Assignment:
Copy out only the span from the line with "不動車を移動させるには？車検切れ" to the end of the data, both ends kept, word for word.

Data for review:
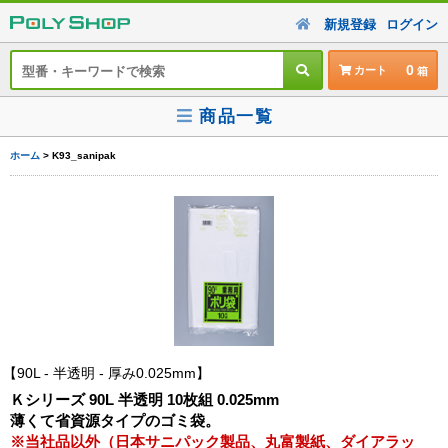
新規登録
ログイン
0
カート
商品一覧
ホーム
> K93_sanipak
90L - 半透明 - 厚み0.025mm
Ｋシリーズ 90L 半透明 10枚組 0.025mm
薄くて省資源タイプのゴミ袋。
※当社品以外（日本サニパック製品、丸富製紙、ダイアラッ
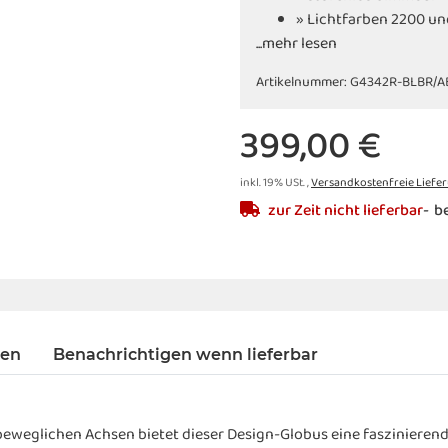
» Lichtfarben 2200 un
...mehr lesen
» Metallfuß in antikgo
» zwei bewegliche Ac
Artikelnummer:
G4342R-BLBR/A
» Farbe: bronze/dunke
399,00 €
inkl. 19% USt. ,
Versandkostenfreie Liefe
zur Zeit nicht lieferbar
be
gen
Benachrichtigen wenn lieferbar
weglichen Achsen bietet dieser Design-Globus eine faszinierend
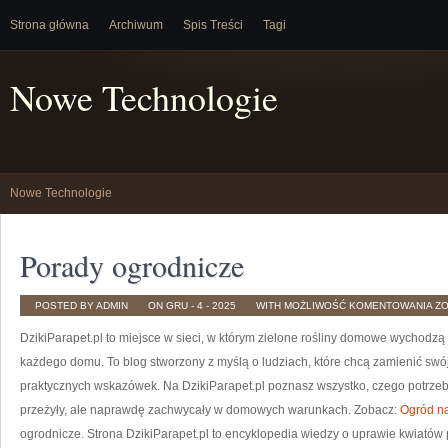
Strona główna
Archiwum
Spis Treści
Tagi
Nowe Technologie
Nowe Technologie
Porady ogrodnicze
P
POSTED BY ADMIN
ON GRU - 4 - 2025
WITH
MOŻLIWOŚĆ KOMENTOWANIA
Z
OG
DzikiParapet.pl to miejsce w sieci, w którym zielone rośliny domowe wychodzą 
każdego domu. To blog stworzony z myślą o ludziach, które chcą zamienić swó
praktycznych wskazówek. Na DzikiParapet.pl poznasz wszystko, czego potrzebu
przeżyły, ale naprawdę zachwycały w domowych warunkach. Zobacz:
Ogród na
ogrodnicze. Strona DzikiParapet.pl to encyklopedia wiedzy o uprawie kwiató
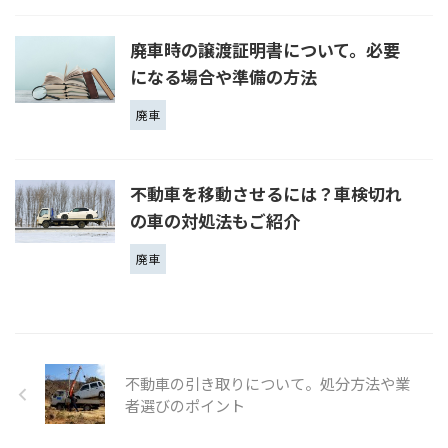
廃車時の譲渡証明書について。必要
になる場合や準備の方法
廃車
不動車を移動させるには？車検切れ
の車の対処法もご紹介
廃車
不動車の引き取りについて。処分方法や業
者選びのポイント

The answer:
不動車を移動させるには？車検切れ
の車の対処法もご紹介
廃車
不動車の引き取りについて。処分方法や業
者選びのポイント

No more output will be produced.